Превращение юридически всевластного главы государства в помощника одного из его
подчиненных станет не началом прорыва в новый технологический уклад. Оно станет
началом агонии государственной системы.
Институционализация по Чадаеву
Я пока почти ничего не говорила об идеях Алексея Чадаева. В отличие от
Миграняна и Маркова он видит ущербность персоналистской логики. Он прямо
призывает осуществить «переход от персоналий к институтам» и пытается наметить
пути такого перехода. Благодаря этому появляется возможность увидеть, что такое
институционализация политики при исходной установке на сохранение системного
статус-кво.
Первое впечатление, возникающее при чтении текстов А. Чадаева, — человек героически сражается с не имеющей решения задачей. Ведь речь идет об институционализации институционально не расчлененной (на независимые ветви) власти, об институционализации внутри бюрократической вертикали.
Он, к примеру, предлагает переместить юристов, пишущих законы в Администрации президента, в кресла думских законодателей. Он объясняет нам, что работа в Думе существенно отличается от работы кремлевского чиновника, и потому превращение последнего в парламентария «способно изменить многое». Но что именно? Станет ли в результате законодательная власть независимой от исполнительной? То, что для А. Чадаева системные сдвиги, для его оппонентов – внутрисистемные кадровые «перестройки».
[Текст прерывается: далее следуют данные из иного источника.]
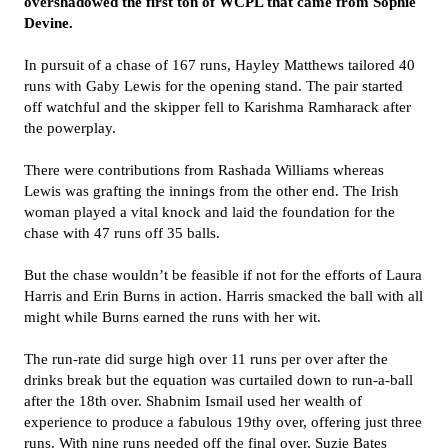
overshadowed the first ton of WCPL that came from Sophie
Devine.
In pursuit of a chase of 167 runs, Hayley Matthews tailored 40
runs with Gaby Lewis for the opening stand. The pair started
off watchful and the skipper fell to Karishma Ramharack after
the powerplay.
There were contributions from Rashada Williams whereas
Lewis was grafting the innings from the other end. The Irish
woman played a vital knock and laid the foundation for the
chase with 47 runs off 35 balls.
But the chase wouldn’t be feasible if not for the efforts of Laura
Harris and Erin Burns in action. Harris smacked the ball with all
might while Burns earned the runs with her wit.
The run-rate did surge high over 11 runs per over after the
drinks break but the equation was curtailed down to run-a-ball
after the 18th over. Shabnim Ismail used her wealth of
experience to produce a fabulous 19thy over, offering just three
runs. With nine runs needed off the final over, Suzie Bates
Алексей Чадаев считает, что институционализация оппозиции возможна в России лишь в том случае, если она будет учреждаться президентом. Но предполагается ли в этом случае, что учрежденная оппозиция получит возможность быть оппозиционной по отношению к самому президенту. Или, говоря иначе, идет ли речь об оппозиции власти или об оппозиции при власти? Призывать президента назначать оппозицию самому себе – значит призывать к подрыву системного статус-кво. Или придется признать, что назначенная оппозиция будет не более оппозиционной, чем Общественная палата.
Чем, однако, мотивирована сама идея назначаемой оппозиции? Оказывается, наличием
таких сфер жизни, в которых «самодеятельность общества ничего дееспособного
породить не в состоянии». Но может ли оппозиция быть конструктивной и
ответственной в тех условиях, в которые она поставлена властью, т.е. при
отсутствии свободной политической конкуренции и, соответственно, возможности
претендовать на доступ к ответственным должностям?
Чадаев указывает на некие страны, где власти обходятся с оппозицией еще круче,
чем у нас, что не мешает ей оставаться вменяемой. Жаль только, что сами страны,
в которые отечественные оппозиционеры могли бы отправиться на выучку, названы
не были. Зато было сказано, что открывать доступ к власти и вообще в чем-либо
уступать оппозиционерам нельзя, потому что у них другие ценности, а потому, в
свою очередь, с ними невозможны ни договоренности, ни компромиссы, ни
доверительные отношения. Короче говоря, власть имеет право на монополию, потому
что ее конкуренты власти недостойны. Монополию, которая позволяет ей самой
решать, что из рожденного обществом правомерно именовать жизнеспособным, а что
подлежит решительному выкорчевыванию.
По логике Чадаева, институционализация означает упорядочивание властной монополии, повышение ее дееспособности, что требует трансформации персональных связей и зависимостей внутри «вертикали» в связи безличные и функциональные. Институционализация необходима для преодоления повсеместно сложившегося положения вещей, при котором «лояльность важнее, чем профессионализм, в кадровой политике», а также тотального недоверия «всех ко всем» в государственном аппарате (опять же спасибо А. Чадаеву за ценную информацию), что блокирует даже полезные для системы косметические изменения. Ведь при такой атмосфере, признается политолог, трудно добиться и осуществления его заветной экспертной мечты о пересаживании юристов из Администрации президента в думские кресла. Надо полагать, ответственные товарищи опасаются: а ну как пересаженные сорвутся с поводка?!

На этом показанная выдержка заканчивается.